## EXERCISE BRIEF:
When the line with "solide erfaringen fra små og store" appears below, start repeating lines exactly, and keep going through the line with "لعب متكاملة وآمنة لأطفالك"; add nothing outside that span.

## EXERCISE DATA:
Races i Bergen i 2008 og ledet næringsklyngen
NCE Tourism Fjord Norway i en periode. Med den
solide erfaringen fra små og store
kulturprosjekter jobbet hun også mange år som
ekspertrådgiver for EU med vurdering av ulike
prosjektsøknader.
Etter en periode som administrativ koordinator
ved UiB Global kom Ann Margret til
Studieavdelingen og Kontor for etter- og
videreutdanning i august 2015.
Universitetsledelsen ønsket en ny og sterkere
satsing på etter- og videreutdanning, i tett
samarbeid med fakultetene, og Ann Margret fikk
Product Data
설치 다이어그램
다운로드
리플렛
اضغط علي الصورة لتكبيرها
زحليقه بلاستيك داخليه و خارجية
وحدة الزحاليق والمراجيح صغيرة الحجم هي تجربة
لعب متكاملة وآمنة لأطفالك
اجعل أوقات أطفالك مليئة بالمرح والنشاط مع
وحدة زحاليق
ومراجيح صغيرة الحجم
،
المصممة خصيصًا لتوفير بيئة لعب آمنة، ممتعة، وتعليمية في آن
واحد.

...

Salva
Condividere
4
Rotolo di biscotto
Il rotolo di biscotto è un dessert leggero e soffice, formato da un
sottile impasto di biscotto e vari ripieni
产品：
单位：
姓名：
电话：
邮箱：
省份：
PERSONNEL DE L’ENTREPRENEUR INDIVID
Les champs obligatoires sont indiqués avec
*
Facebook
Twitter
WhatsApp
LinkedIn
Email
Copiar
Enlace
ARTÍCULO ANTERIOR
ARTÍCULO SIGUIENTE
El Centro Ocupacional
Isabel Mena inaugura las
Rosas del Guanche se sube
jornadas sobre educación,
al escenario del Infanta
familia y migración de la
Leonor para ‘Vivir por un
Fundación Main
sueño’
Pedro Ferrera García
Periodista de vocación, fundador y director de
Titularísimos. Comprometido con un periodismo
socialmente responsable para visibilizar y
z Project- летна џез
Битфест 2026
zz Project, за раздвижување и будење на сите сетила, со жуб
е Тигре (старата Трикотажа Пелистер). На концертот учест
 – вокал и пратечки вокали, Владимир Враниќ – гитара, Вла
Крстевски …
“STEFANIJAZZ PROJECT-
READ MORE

## PROBLEM SOLUTION:
solide erfaringen fra små og store
kulturprosjekter jobbet hun også mange år som
ekspertrådgiver for EU med vurdering av ulike
prosjektsøknader.
Etter en periode som administrativ koordinator
ved UiB Global kom Ann Margret til
Studieavdelingen og Kontor for etter- og
videreutdanning i august 2015.
Universitetsledelsen ønsket en ny og sterkere
satsing på etter- og videreutdanning, i tett
samarbeid med fakultetene, og Ann Margret fikk
Product Data
설치 다이어그램
다운로드
리플렛
اضغط علي الصورة لتكبيرها
زحليقه بلاستيك داخليه و خارجية
وحدة الزحاليق والمراجيح صغيرة الحجم هي تجربة
لعب متكاملة وآمنة لأطفالك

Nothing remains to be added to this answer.